Valley Drive Senior and Assisted Living Community Design Exploration through the application of process oriented design informed by readings, precedence and field observations/analysis to explore different approaches to site design towards formulating your own design philosophy; and integrating haptic (hand drawing) and digital techniques for presentation of visual communication. Exploring the site design process, seeking sources of design inspiration, creating a sense of place, and investigating how to create more livable and healthy living environment to meet the special needs of our senior citizen population, places and neighborhoods.
In the third-year landscape design studio, students learn to consider the arrangement of buildings, circulation, and other landscape design elements. Studio topics emphasize earthwork and drainage. The fall 2013 “Shifting Sands” studio explored site design strategies for New York City’s barrier beaches where coastal and urban systems converge, overlay, and instigate new scenarios. New York has a long history of urban beaches from the wild spectacle of Coney Island to the master-planned expanses of Robert Moses’ Jones Beach. The Shifting Sands studio builds on this legacy and speculates on the role of beach parks in the city of the future. The studio focused on site design for more than 80 acres of undeveloped oceanfront property between 32nd Street and 56th Place, south of Rockaway Beach Boulevard in Far Rockaway, New York. This site is the largest parcel of subway-accessible beachfront remaining in the city, representing an important resource for city residents, New York’s ecological networks, and a highly sought-after development parcel. The study of these landscapes mediates the complex relationships between coastal and urban systems, creating opportunities for innovative site strategies to respond to global problems.

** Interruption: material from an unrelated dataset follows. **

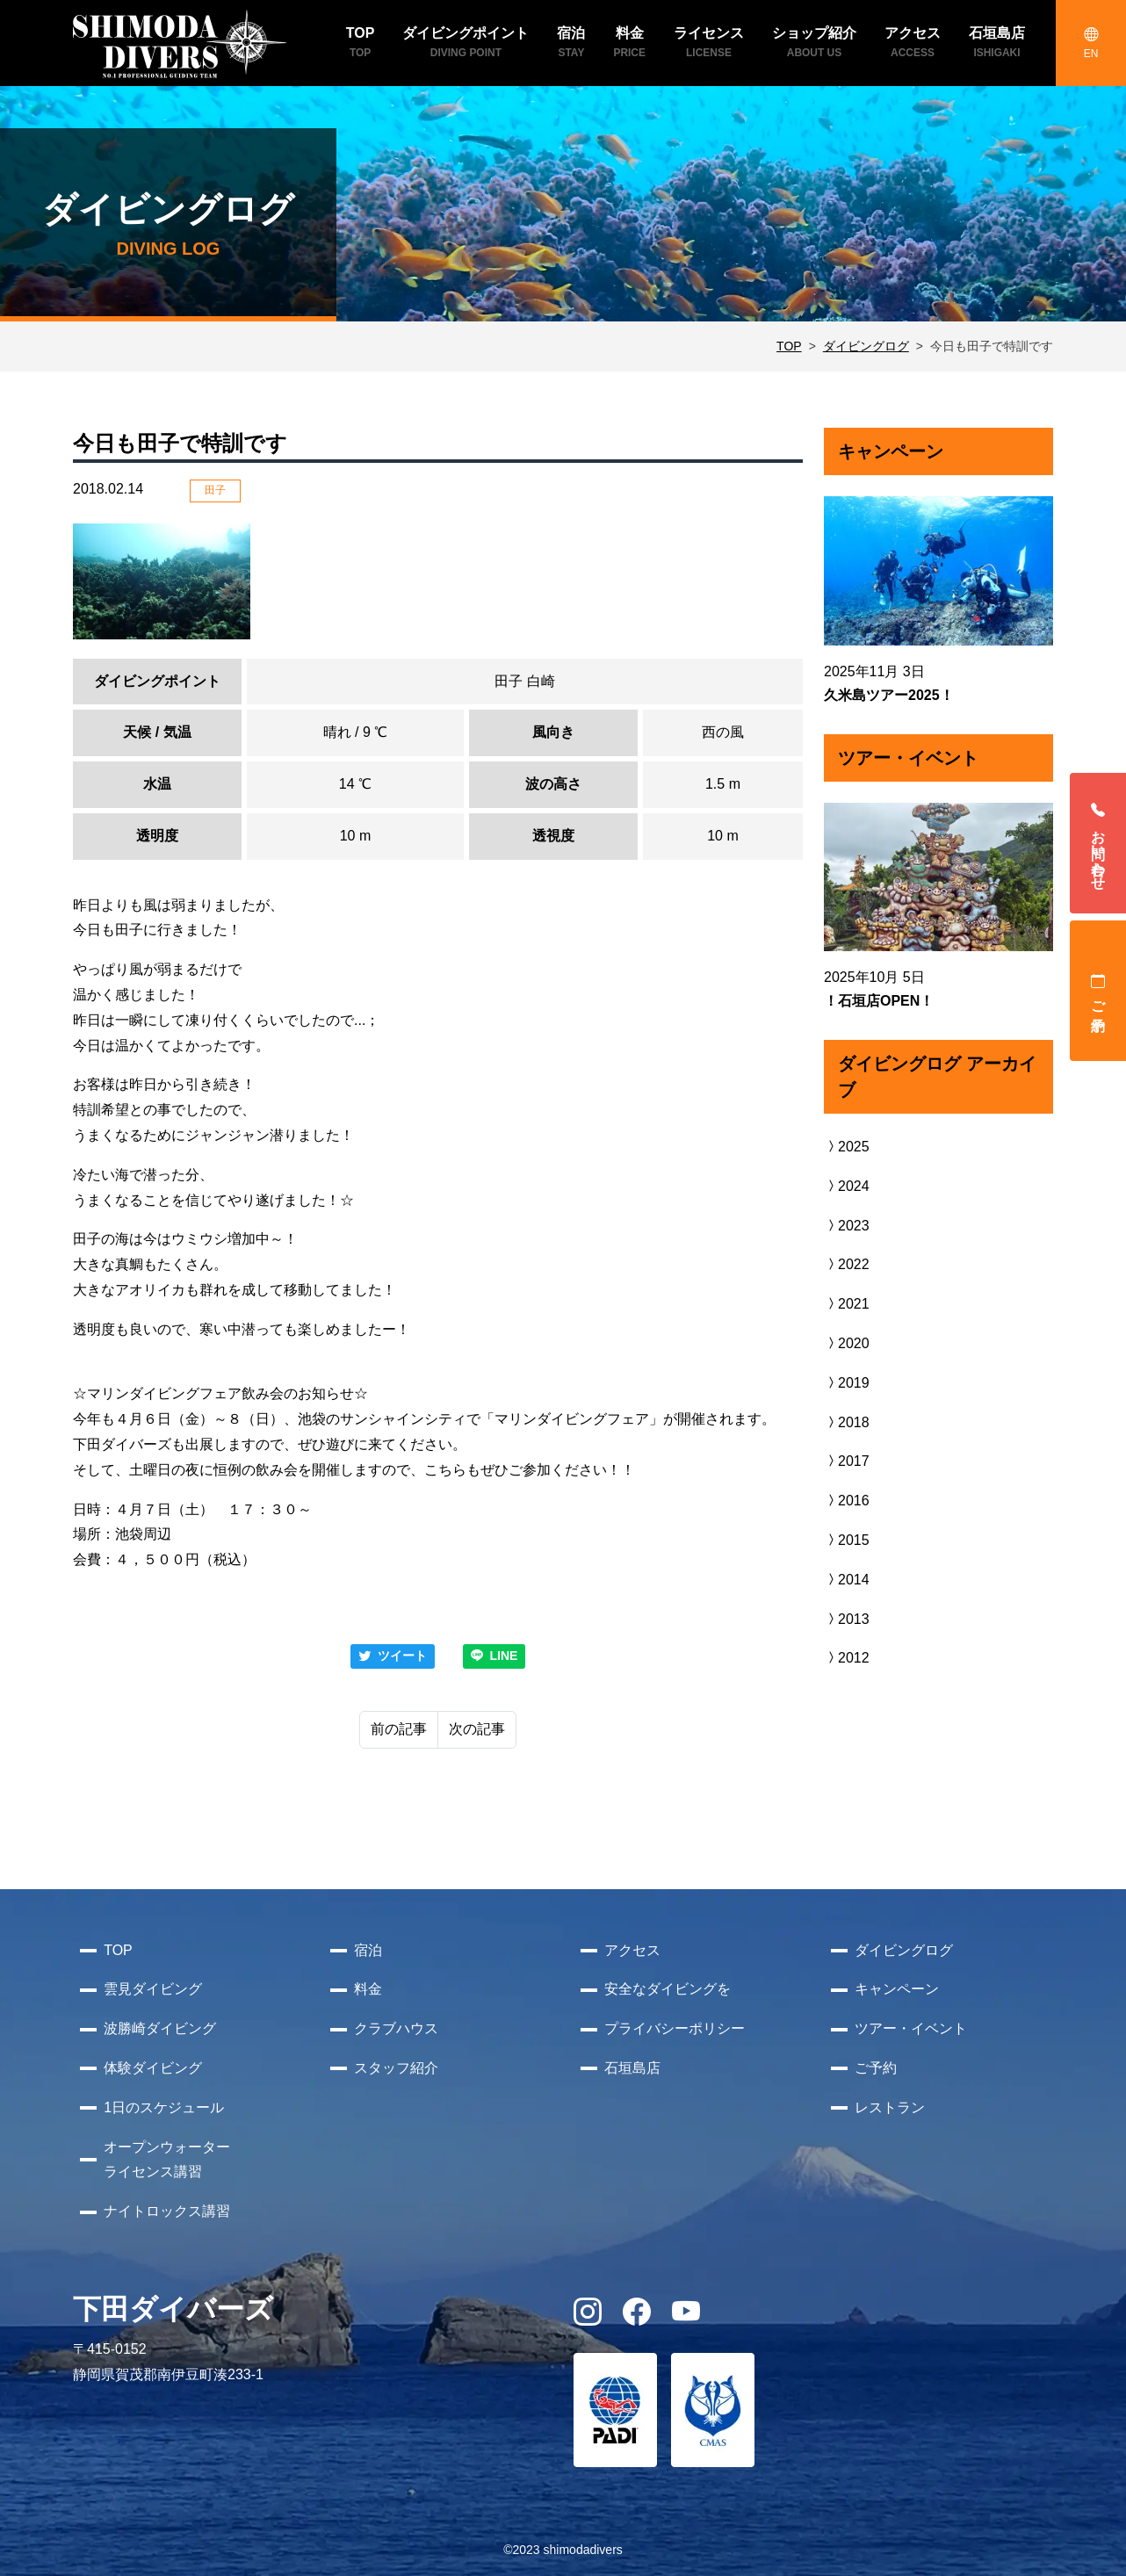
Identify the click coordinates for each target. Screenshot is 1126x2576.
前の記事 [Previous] (399, 1728)
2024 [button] (847, 1186)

Landscape Design III is the third-year landscape architecture studio in the Bachelor of Landscape Architecture program at LSU. The fall 2015 studio explored site design strategies for a wildlife crossing in Calumet, Louisiana. In response to the fatalities resulting from wildlife-vehicular collisions, underpasses and overpasses have been designed and constructed to varying degrees of success. The studio included a field trip to Banff, Alberta, Canada—home to the most iconic wildlife crossings in the world—and off-campus travel to project sites in order to conduct a range of fieldwork associated with data collection and on-site observation. As design competitions are an increasingly important facet of contemporary landscape architectural practice, this studio followed the structure of the 2010 ARC International Wildlife Crossing Infrastructure Design Competition. Focusing on the site design for a segment of Louisiana Highway 90 near Calumet, where Louisiana black bears are routinely hit by vehicles, students were required to construct a project narrative and visual communication strategy in keeping with the ARC competition brief. They were asked not only to design the crossing itself but also develop a didactic strategy that advances ecological awareness at both local and community scales.
Sweetbear Sugar: The Use of Sugarcane Production for Wildlife Conservancy
by Hagan Doyle, Aidan Gallaugher, and Seth Winkler
Landscape Design IV explores the application of process-oriented design, using writing to explore different approaches of design toward formulating a design philosophy and integrating haptic (hand-drawing) and digital techniques for presentation of visual communication. Students learn to explore the site design process, seek sources of design inspiration, create a sense of place, and investigate how to create more livable and sustainable places and neighborhoods. The spring 2016 studio was a Communication-Intensive certified course by the LSU Communications across the Curriculum program.
Learning objectives include:
- Knowing how to conduct a site analysis and to document physical features and environmental and seasonal conditions, context, site issues, and design opportunities
- Knowing how to develop a functional and facilities program, determine area needs and important functional relationships of program elements and the site
- Being able to prepare one or more circulation diagrams for vehicular and pedestrian needs
- Understanding the metrics of and being able to apply Accessibility Design Standards and vehicular circulation and parking and pedestrian circulation design criteria
- Being able to generate inspiration and concepts to inform and generate side design
- Being able to apply critical thinking through writing and drawing to solve landscape site design and develop skills in writing and drawing toward improving design communication challenges
- Being effective in communicating design results both graphically and orally to an audience, such as in a design review
In the advanced digital representation course, students learn advanced techniques in digital representation, such as three-dimensional modeling, terrain modeling, animation, and advanced imaging and rendering.